Real-time Multi-Modality Clinical Decision Support Platform: An Overview of Incorporating Deep Learning within Multi-Modality Fusion Framework in HealthCare

A. Kia, P. Timsina
Mount Sinai Health System,
United States

Keywords: multi-modality fusion framework, deep learning, clinical decision support, real-time

Summary:

Synopsis Every second, modern health care ecosystem is generating a wide range of clinical data format including structured, unstructured, image, and high-frequency waveform data. The volume of data is also growing at an exponential rate. On the other hand, a paradigm shift is happening in medicine that makes clinical interventions more personalized, prognostic and data driven. Clinical notes, pathology reports, and radiology impressions are increasingly available by the extensive use of EHR platforms in different clinical settings. On the other side, there are many clinical information such as cancer staging, cancer prognosis, and psychiatry observations can be found exclusively in Medical Imaging and reports. To address these challenges, we developed and deployed real-time multi-modality pipelines to ingest different clinical modalities including documentations/notes, Medical Images, and structures/semi structured data, process them and generate different risk stratification scores for wide range of clinical service lines from critical care medicine to psychiatry in outpatient and inpatient settings.

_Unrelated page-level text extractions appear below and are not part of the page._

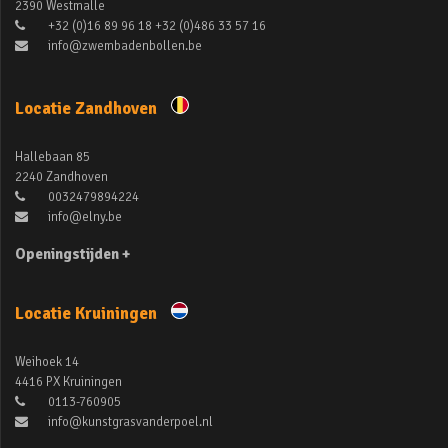
2390 Westmalle
+32 (0)16 89 96 18 +32 (0)486 33 57 16
info@zwembadenbollen.be
Locatie Zandhoven
Hallebaan 85
2240 Zandhoven
0032479894224
info@elny.be
Openingstijden +
Locatie Kruiningen
Weihoek 14
4416 PX Kruiningen
0113-760905
info@kunstgrasvanderpoel.nl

In this talk, we will share the computational design and workflows, the transfer learning approaches, and the operationalizing methods being used to incorporate the machine learning clinical decision support (CDS) tools with the clinical workflows. Key Takeaways • The rationale behind of the need for a real-time multi-modality CDS tool in personalized medicine • The architecture of the multi-modality machine learning platforms including components and the way they should talk to each other • Highlight the challenges and the lessons learned from developing and deploying process and our approach in building capacity for knowledge sharing and collective learning in an acute care setting Target Audience The talk is primarily relevant to Data Scientists, Data Engineers, Chief Data Officers, Chief Information Officers, and Chief Innovation Officers. The audience should have preliminary knowledge of No-SQL, Machine Learning, and NLP Applications.